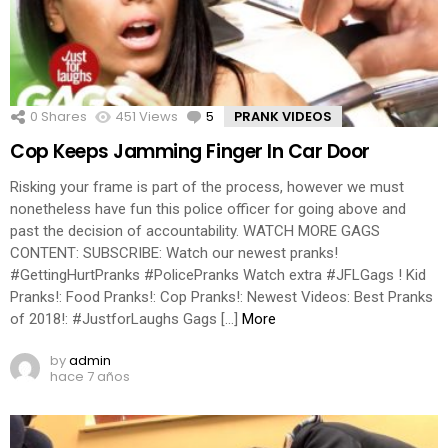
0
Shares
451
Views
5
Comments
PRANK VIDEOS
Cop Keeps Jamming Finger In Car Door
Risking your frame is part of the process, however we must
nonetheless have fun this police officer for going above and
past the decision of accountability. WATCH MORE GAGS
CONTENT: SUBSCRIBE: Watch our newest pranks!
#GettingHurtPranks #PolicePranks Watch extra #JFLGags ! Kid
Pranks!: Food Pranks!: Cop Pranks!: Newest Videos: Best Pranks
of 2018!: #JustforLaughs Gags […]
More
by
admin
hace 7 años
────────────────────
TASK ITEM → Omit the pictures and repeat the rest of the listing verbatim.

ANSWER →
0
Shares
451
Views
5
Comments
PRANK VIDEOS
Cop Keeps Jamming Finger In Car Door
Risking your frame is part of the process, however we must
nonetheless have fun this police officer for going above and
past the decision of accountability. WATCH MORE GAGS
CONTENT: SUBSCRIBE: Watch our newest pranks!
#GettingHurtPranks #PolicePranks Watch extra #JFLGags ! Kid
Pranks!: Food Pranks!: Cop Pranks!: Newest Videos: Best Pranks
of 2018!: #JustforLaughs Gags […]
More
by
admin
hace 7 años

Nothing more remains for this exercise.